▶ _Task requirements_:
Go through the entries below and copy every line that holds the word "Füsun".

--- Data in this exercise ---

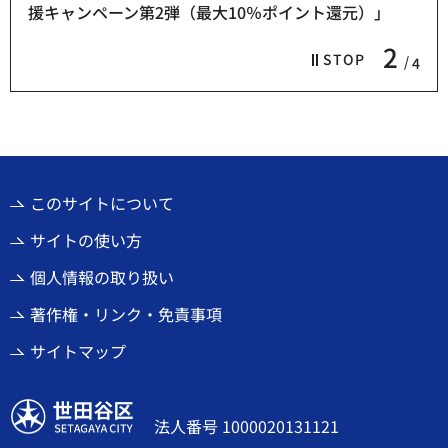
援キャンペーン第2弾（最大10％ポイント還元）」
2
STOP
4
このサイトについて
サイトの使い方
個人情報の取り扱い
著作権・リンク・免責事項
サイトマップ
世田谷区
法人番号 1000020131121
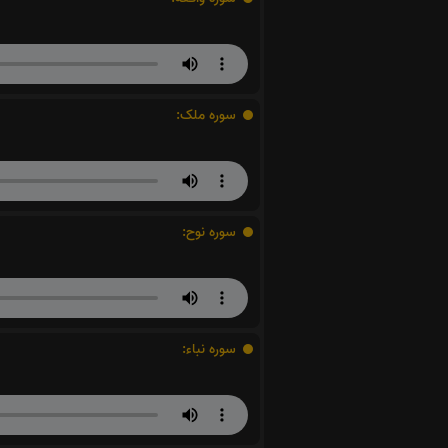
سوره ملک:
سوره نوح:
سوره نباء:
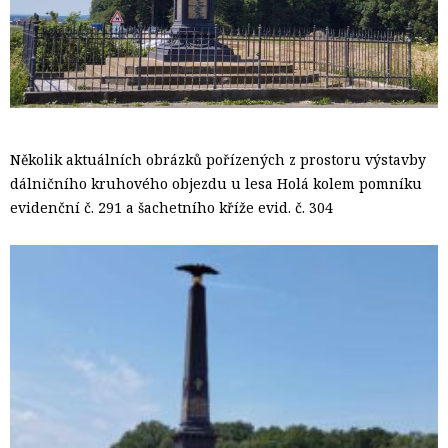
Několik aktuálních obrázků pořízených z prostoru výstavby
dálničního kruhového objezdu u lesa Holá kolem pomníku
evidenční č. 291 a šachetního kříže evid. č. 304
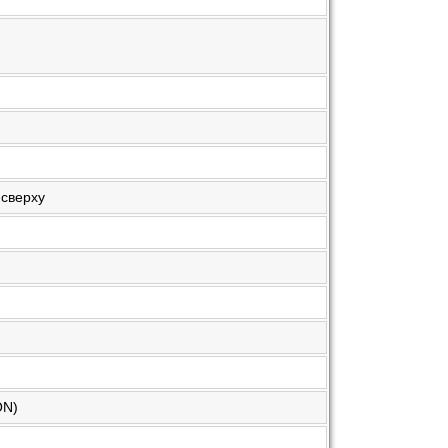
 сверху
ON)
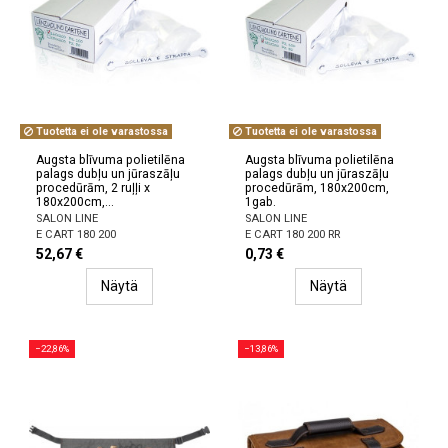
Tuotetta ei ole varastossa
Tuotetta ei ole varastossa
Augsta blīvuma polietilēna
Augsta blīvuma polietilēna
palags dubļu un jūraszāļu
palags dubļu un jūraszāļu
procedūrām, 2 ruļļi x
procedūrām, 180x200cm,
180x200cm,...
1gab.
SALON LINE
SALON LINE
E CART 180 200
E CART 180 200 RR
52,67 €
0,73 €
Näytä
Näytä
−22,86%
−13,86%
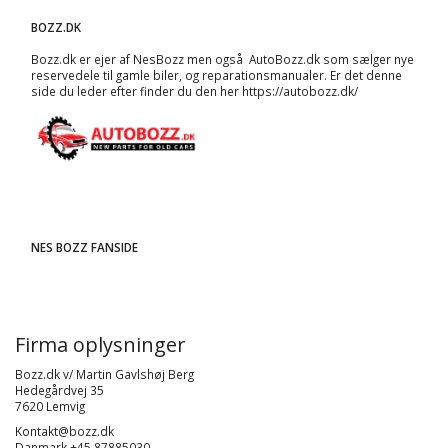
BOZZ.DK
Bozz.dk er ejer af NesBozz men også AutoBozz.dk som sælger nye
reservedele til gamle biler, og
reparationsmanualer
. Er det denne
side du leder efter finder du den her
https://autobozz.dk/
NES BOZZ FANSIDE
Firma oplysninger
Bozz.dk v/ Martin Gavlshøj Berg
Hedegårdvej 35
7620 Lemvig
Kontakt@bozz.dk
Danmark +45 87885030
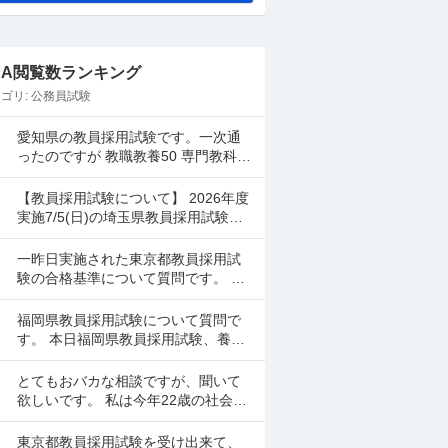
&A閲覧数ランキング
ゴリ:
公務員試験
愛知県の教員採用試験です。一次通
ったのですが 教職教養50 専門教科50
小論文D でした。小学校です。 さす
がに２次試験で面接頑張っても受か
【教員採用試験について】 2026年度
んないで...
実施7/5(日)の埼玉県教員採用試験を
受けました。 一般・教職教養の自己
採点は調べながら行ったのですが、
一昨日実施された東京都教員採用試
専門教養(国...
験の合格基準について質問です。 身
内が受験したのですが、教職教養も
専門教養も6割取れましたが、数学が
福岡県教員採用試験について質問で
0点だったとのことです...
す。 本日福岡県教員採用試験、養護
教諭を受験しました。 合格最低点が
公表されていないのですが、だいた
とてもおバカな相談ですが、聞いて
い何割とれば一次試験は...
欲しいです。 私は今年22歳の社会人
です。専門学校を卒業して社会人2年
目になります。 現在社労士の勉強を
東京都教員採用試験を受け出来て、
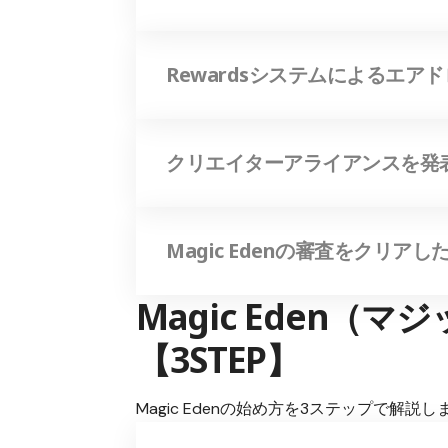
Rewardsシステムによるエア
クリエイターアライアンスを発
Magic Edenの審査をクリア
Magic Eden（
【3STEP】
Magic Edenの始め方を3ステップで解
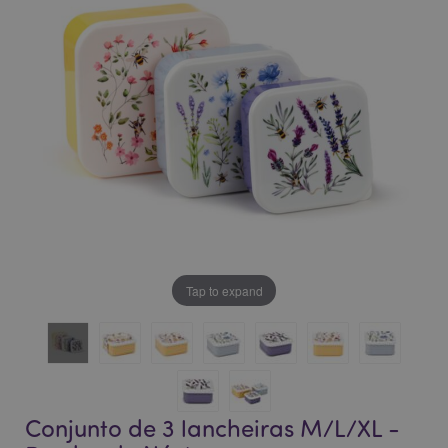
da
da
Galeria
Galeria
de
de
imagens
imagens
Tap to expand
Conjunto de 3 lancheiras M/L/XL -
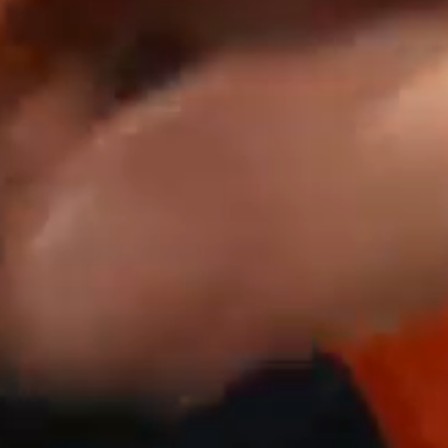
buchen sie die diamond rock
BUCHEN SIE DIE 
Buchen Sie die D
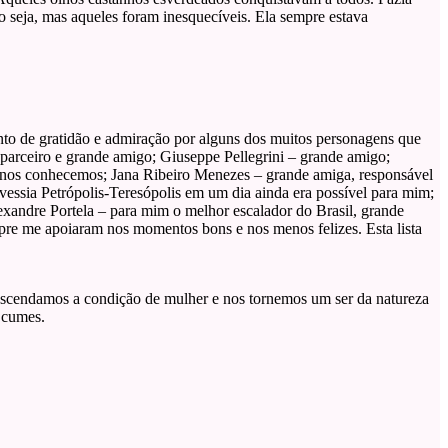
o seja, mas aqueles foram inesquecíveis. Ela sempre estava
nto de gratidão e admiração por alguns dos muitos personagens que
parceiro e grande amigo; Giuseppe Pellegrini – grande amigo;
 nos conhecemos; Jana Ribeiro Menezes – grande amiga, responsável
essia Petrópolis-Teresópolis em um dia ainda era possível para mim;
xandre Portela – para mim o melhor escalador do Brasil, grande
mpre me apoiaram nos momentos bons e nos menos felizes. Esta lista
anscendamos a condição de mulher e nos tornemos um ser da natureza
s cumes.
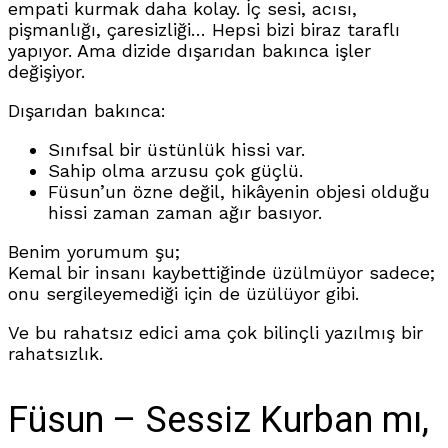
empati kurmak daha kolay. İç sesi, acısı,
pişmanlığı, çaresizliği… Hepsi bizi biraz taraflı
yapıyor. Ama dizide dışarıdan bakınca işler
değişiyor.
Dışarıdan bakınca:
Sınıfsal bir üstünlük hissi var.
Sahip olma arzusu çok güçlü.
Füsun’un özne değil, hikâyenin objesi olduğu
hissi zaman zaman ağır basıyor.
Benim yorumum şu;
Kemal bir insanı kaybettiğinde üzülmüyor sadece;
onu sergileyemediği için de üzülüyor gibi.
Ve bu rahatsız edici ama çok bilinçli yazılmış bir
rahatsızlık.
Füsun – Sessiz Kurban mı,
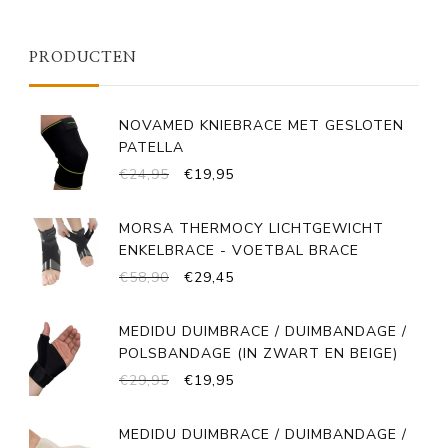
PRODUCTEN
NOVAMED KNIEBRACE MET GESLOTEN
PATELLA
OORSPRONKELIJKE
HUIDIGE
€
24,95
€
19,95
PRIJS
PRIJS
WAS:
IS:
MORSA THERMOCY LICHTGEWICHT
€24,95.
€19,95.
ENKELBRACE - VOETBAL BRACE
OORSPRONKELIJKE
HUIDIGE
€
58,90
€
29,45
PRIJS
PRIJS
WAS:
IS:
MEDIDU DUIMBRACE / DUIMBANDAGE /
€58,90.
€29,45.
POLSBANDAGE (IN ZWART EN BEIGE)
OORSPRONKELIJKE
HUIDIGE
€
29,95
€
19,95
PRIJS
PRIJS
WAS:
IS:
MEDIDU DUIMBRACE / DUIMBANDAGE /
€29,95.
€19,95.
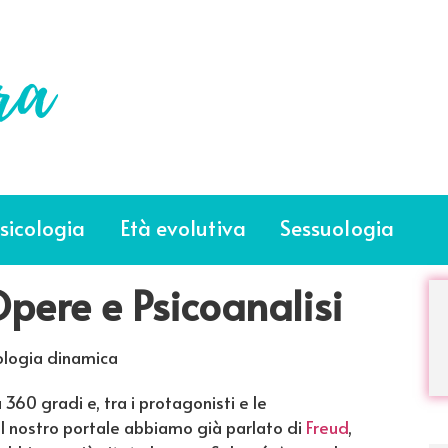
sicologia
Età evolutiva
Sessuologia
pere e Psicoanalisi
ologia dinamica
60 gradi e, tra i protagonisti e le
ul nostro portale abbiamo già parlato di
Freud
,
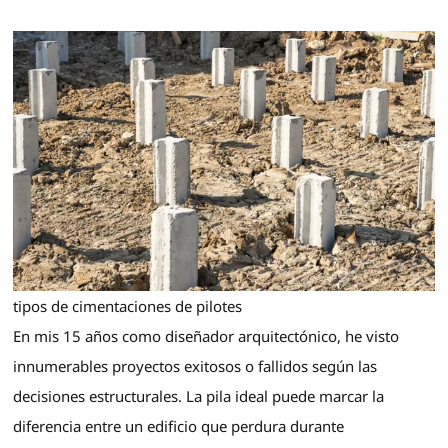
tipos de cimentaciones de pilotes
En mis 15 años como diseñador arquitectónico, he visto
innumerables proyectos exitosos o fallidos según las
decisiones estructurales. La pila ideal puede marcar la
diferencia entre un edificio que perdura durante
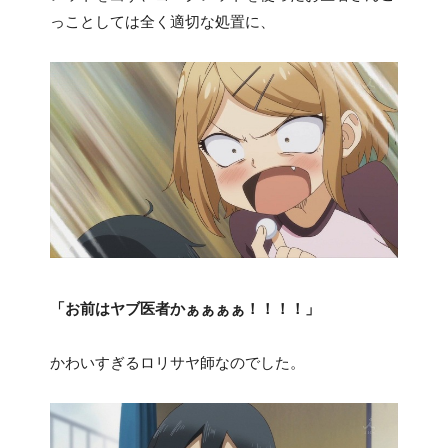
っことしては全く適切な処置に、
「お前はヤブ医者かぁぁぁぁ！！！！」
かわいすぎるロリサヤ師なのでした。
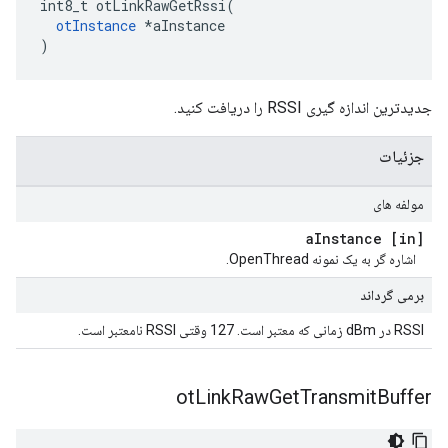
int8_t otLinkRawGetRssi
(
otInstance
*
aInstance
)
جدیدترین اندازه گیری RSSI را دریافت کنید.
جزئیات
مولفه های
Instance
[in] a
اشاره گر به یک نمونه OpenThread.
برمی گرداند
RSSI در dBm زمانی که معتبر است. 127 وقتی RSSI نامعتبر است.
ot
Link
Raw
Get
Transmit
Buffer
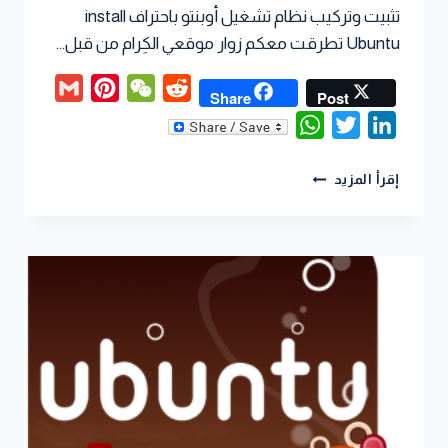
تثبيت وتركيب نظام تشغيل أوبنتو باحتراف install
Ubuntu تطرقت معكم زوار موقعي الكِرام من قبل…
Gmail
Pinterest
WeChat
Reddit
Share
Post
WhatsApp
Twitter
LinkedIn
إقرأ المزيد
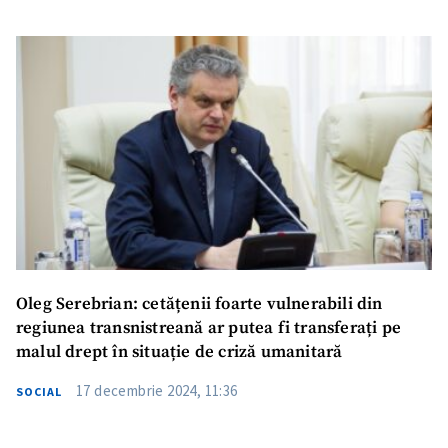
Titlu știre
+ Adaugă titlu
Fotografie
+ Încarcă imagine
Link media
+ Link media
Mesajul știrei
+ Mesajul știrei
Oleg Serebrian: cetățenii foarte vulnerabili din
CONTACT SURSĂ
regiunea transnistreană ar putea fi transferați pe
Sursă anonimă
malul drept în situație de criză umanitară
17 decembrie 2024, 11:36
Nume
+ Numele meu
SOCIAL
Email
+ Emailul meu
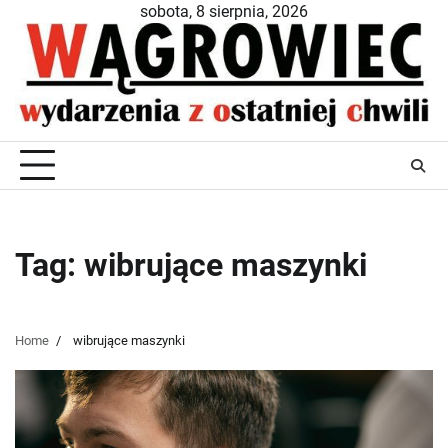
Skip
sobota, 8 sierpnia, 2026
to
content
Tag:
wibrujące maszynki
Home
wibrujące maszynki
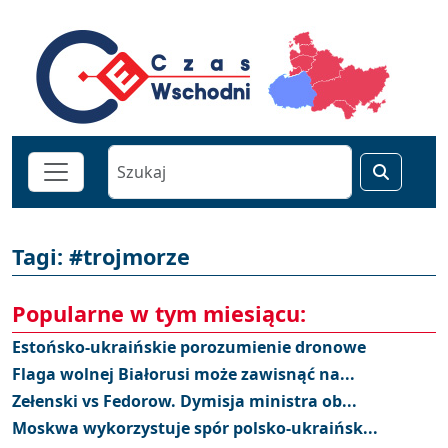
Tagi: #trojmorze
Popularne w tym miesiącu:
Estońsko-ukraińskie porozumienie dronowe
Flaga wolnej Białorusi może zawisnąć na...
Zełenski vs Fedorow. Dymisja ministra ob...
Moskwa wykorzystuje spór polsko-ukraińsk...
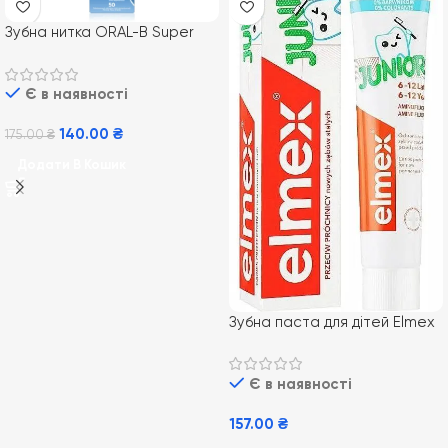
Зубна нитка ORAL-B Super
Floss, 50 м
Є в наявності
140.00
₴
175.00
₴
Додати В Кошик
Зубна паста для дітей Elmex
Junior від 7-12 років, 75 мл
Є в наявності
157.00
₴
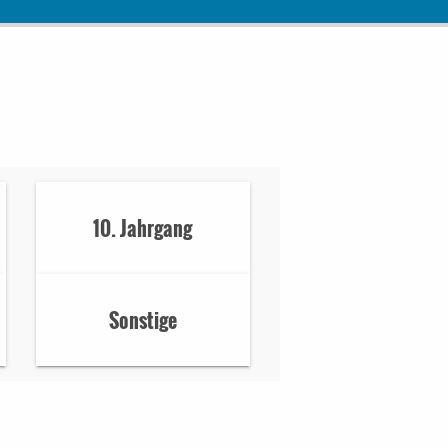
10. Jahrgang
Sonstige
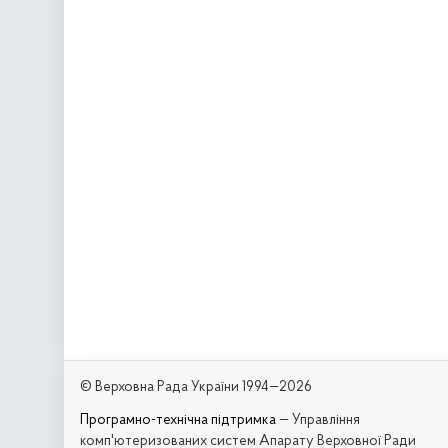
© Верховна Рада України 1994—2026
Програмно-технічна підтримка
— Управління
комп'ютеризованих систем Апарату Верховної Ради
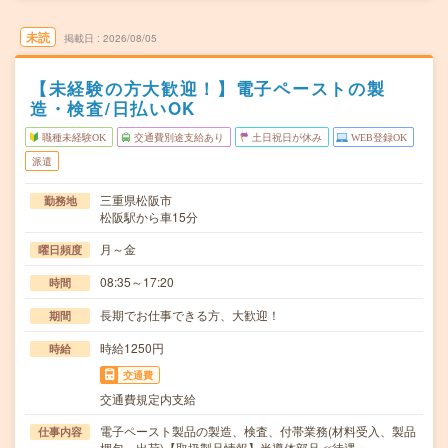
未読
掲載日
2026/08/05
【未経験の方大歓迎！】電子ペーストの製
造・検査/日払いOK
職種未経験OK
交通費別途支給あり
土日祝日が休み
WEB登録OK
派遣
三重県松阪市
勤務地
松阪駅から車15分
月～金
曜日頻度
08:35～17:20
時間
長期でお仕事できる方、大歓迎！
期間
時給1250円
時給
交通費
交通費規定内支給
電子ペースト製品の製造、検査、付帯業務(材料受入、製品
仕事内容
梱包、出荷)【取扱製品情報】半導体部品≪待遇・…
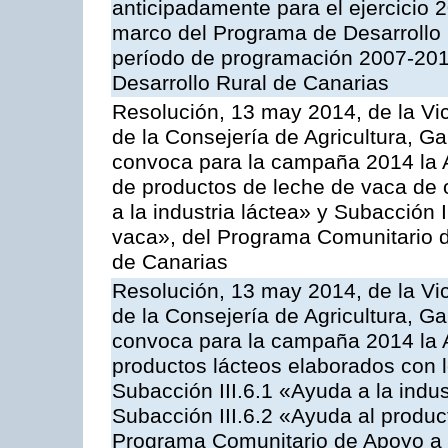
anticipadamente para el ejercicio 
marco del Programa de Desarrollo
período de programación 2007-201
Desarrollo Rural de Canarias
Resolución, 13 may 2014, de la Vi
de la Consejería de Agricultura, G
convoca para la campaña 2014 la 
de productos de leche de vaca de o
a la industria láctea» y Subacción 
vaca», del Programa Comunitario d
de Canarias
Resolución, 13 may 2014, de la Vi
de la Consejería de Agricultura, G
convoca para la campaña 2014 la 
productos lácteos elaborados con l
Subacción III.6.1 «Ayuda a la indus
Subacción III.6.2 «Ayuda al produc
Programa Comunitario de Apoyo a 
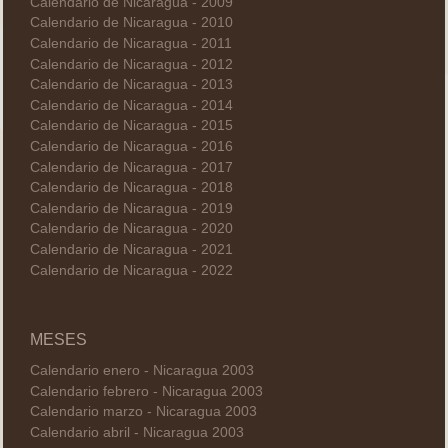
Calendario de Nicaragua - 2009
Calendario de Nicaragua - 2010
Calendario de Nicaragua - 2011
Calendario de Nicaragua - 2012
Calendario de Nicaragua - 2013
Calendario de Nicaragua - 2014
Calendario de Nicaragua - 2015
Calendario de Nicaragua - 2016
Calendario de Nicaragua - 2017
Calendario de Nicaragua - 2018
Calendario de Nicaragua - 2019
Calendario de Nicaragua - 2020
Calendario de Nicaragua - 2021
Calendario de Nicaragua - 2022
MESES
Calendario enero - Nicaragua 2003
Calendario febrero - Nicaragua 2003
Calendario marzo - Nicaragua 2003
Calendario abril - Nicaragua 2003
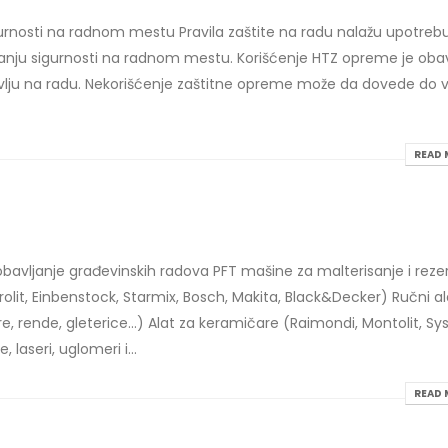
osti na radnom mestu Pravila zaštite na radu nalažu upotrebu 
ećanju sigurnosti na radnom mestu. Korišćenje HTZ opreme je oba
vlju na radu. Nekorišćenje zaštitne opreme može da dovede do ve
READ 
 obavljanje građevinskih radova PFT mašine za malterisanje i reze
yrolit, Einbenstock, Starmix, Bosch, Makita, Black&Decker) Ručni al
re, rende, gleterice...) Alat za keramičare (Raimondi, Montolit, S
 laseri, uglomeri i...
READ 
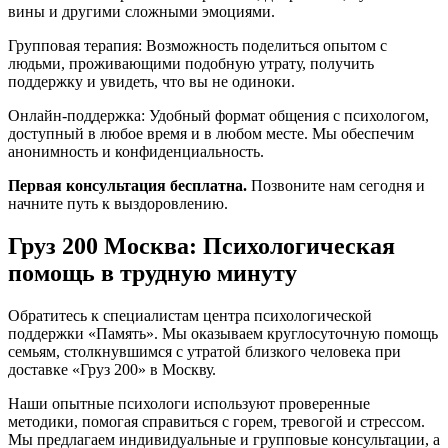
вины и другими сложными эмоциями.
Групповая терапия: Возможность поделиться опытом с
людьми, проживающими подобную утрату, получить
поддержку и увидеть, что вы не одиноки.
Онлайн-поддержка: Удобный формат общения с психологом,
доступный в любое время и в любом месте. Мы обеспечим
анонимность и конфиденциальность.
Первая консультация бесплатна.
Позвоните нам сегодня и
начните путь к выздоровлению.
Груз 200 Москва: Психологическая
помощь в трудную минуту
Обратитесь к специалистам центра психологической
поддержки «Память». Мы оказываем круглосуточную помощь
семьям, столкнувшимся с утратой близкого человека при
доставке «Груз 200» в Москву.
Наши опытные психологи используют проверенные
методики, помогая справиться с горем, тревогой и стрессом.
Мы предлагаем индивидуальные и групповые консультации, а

---

▶ _Output of the exercise_:
Füsun’un özne değil, hikâyenin objesi olduğu
Füsun – Sessiz Kurban mı,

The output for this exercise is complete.